一遍又一遍地搜索同一文档会影响默认的es分数吗?
答案 0 :(得分:0)
您得到错误的响应,因为当您有多个共享时,按相关性排序会因非常小的数据集而被中断。计算每个共享的相关性,然后合并每个共享的结果并返回,以便您的" Premeditiated"在一个共享中有更大的相关性。这是一个常见问题,在此处有详细描述:https://www.elastic.co/guide/en/elasticsearch/guide/current/relevance-is-broken.html
有两种方法可以解决您可以使用的问题:
1.在定义索引映射期间,number_of_shards选项= 1
2.将以下信息添加到您的搜索查询中:search_type = dfs_query_then_fetch
使用上述选项之一后,您将获得所需的结果。
关于你的第二个问题:每次搜索得分时都会计算出来。即使您反复搜索同一文档,也会计算得分并且_score结果始终相同。如果您想了解更多评分的工作方式,那么您需要阅读"控制相关性"第3章}}。
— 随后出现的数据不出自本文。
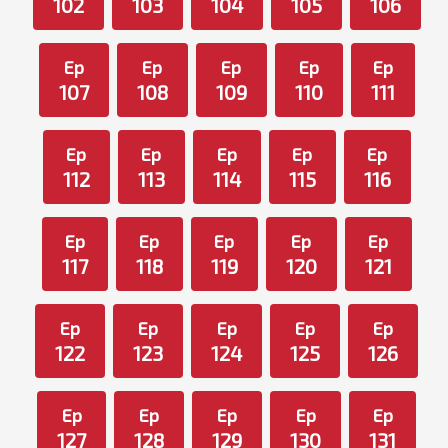
102
103
104
105
106
Ep
Ep
Ep
Ep
Ep
107
108
109
110
111
Ep
Ep
Ep
Ep
Ep
112
113
114
115
116
Ep
Ep
Ep
Ep
Ep
117
118
119
120
121
Ep
Ep
Ep
Ep
Ep
122
123
124
125
126
Ep
Ep
Ep
Ep
Ep
127
128
129
130
131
您始终可以在查询中添加explain属性,以了解如何计算scroing https://www.elastic.co/guide/en/elasticsearch/guide/current/controlling-relevance.html。
P.S
很好,你提供了你的JSON,但在查询中有一个错误的字段,它应该是song_field而不是song_field_1。另外,您的回复不适合存储在类型中的数据(请参阅respown中的_source字段),但这并不重要:P。